Dataset entries:
━━━━━━━━━━

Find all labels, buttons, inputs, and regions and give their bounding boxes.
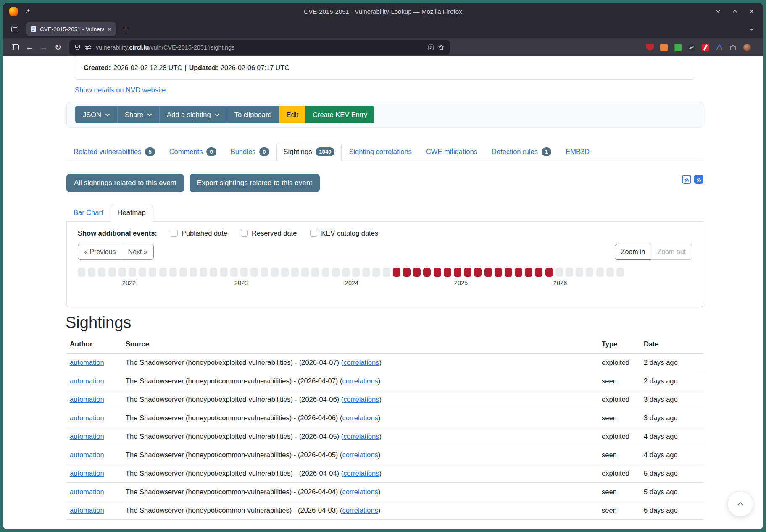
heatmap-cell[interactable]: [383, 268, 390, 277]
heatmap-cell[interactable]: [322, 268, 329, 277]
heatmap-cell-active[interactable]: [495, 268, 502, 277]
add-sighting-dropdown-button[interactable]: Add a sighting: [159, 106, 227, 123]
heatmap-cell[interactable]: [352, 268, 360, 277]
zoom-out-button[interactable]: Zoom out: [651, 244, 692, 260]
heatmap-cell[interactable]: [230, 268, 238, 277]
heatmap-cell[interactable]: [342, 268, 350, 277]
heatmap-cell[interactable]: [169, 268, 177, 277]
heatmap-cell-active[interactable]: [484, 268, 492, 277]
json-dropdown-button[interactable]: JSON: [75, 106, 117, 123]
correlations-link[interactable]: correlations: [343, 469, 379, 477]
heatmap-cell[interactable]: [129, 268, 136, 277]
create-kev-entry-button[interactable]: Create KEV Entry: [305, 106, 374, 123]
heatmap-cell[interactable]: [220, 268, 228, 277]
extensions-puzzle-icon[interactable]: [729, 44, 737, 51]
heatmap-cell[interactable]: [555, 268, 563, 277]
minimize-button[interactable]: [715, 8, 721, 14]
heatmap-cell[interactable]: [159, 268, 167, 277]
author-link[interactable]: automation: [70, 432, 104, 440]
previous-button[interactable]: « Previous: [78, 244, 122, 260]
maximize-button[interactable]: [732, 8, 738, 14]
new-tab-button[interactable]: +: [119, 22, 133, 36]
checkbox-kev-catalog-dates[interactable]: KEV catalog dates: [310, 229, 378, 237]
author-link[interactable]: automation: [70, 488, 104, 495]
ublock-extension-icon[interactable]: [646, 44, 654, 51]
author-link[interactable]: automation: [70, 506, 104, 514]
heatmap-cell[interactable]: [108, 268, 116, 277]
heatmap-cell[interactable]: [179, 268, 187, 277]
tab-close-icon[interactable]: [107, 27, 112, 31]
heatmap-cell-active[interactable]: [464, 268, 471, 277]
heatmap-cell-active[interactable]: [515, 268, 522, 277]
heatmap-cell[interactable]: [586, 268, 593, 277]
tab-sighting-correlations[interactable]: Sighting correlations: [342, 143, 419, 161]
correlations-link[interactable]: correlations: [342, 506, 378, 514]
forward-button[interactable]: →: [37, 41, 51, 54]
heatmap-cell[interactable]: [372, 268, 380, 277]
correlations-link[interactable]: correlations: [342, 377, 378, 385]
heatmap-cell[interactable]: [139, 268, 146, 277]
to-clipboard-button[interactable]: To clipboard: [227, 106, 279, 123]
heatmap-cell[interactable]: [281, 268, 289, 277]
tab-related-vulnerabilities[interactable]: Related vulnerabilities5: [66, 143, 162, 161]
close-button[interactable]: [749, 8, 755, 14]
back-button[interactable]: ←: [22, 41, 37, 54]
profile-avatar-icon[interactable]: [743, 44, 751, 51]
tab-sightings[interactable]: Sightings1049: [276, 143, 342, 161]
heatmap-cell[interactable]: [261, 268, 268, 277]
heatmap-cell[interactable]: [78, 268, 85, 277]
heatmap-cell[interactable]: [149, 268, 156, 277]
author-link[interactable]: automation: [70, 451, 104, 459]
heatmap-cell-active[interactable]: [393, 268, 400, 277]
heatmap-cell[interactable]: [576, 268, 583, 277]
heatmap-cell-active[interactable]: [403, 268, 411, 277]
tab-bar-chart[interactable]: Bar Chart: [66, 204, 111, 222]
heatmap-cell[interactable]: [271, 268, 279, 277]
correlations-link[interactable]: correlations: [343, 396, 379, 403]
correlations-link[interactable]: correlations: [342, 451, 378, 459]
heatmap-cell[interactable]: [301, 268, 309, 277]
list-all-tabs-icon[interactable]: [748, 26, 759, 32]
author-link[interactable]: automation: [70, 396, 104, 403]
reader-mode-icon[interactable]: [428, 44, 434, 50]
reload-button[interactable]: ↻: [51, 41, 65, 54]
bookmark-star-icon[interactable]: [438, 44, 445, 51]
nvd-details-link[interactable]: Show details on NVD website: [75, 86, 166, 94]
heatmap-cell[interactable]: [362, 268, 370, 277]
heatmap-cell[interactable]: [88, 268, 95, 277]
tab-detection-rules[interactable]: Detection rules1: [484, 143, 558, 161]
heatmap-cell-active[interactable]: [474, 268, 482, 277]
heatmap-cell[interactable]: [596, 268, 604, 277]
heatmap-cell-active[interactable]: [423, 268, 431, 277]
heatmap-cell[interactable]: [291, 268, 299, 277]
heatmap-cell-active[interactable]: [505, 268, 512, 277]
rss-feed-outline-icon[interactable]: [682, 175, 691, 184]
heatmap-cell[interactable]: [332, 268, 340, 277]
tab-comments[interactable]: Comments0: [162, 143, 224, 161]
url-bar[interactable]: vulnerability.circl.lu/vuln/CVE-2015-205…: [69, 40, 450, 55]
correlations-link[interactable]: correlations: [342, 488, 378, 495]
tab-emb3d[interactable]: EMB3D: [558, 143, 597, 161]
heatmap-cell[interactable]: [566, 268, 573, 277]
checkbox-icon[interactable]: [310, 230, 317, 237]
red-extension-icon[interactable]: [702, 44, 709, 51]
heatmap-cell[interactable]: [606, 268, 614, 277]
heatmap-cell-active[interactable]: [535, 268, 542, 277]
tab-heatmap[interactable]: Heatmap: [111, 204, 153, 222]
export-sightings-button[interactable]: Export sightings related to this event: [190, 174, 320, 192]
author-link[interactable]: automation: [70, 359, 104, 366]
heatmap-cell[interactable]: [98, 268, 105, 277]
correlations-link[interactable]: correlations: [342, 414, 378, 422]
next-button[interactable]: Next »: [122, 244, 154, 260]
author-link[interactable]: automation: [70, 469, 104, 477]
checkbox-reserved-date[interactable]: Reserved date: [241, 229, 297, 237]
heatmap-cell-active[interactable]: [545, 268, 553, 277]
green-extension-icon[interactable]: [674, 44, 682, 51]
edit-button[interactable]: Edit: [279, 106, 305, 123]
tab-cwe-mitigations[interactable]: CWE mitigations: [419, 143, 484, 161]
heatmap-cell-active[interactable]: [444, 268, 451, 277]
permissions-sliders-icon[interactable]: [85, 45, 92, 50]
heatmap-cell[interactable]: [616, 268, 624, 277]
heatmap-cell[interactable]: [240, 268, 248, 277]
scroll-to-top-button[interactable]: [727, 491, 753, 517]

━━━━━━━━━━

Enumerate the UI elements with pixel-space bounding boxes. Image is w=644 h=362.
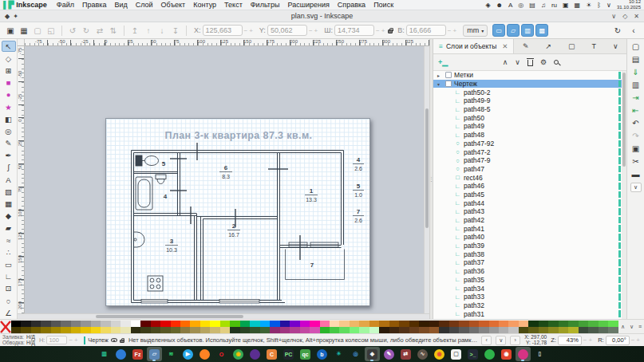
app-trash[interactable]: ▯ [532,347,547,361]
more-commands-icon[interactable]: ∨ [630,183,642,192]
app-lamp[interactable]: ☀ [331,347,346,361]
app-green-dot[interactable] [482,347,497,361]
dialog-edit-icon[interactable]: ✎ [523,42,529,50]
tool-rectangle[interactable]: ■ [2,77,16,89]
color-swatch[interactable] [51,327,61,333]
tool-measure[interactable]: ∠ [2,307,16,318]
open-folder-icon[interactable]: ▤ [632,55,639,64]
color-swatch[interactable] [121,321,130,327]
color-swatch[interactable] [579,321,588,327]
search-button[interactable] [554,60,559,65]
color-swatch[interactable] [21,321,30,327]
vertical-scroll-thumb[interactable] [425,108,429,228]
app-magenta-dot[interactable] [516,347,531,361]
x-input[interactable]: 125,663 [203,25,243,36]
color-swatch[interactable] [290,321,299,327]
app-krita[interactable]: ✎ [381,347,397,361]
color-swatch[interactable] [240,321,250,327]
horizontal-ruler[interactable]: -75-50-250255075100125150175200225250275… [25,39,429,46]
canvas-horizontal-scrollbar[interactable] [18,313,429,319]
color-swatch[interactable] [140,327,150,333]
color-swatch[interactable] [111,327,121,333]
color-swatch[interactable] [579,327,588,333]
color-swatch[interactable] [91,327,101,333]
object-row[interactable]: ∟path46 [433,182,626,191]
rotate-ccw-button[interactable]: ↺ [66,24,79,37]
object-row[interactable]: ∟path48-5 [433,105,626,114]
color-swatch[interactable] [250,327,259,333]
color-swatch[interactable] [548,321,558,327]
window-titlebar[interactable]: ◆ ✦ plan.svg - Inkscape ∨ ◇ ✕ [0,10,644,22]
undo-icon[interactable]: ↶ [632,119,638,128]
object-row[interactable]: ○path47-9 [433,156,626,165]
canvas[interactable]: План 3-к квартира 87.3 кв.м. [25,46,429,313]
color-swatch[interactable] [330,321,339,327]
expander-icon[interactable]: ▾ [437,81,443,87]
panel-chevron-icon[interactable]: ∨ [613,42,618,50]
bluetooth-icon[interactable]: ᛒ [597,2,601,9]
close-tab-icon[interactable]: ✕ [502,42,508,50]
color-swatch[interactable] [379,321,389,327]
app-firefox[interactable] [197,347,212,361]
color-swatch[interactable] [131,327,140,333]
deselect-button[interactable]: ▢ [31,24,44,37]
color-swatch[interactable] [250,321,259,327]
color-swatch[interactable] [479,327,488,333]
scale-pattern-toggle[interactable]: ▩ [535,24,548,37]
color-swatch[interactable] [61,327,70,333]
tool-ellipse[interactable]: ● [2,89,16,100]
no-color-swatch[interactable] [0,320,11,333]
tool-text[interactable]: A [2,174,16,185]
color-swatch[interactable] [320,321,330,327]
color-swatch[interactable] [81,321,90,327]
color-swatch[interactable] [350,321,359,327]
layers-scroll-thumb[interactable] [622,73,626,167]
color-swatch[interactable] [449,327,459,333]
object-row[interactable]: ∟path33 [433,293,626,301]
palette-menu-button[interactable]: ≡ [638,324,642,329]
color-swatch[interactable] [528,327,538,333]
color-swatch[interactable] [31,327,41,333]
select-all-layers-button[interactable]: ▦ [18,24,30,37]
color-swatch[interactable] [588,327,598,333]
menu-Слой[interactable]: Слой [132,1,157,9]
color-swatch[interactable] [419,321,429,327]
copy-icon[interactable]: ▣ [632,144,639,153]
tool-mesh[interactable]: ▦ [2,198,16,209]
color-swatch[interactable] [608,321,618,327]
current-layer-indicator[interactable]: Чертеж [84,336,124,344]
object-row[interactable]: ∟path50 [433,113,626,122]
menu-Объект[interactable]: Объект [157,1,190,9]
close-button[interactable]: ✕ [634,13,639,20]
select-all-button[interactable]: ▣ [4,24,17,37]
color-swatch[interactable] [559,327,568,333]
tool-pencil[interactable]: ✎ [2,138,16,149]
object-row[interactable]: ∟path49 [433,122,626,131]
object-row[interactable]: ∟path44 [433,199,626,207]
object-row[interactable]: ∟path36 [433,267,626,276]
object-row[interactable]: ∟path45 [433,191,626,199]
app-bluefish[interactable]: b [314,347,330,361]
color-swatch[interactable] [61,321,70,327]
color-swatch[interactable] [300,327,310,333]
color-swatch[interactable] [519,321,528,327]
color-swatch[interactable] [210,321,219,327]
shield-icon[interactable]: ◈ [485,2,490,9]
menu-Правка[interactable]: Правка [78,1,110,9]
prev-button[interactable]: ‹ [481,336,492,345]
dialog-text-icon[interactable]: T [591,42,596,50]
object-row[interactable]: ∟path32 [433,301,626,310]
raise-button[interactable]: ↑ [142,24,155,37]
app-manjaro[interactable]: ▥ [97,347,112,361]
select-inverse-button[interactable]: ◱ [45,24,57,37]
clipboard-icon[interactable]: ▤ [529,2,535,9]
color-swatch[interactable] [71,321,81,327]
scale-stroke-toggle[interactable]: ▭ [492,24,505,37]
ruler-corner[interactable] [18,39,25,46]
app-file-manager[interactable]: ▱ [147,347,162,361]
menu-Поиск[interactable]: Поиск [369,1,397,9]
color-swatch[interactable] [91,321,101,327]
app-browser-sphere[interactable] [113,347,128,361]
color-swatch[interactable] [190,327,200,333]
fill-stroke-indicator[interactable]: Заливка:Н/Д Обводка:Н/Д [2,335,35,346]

━━━━━━━━━━

_WHAT IS REQUIRED:_
As you read the records above, find each line that contains "sightings" and copy it.

_ANSWER TO THE EXERCISE:_
tab-sightings[interactable]: Sightings1049: [276, 143, 342, 161]
export-sightings-button[interactable]: Export sightings related to this event: [190, 174, 320, 192]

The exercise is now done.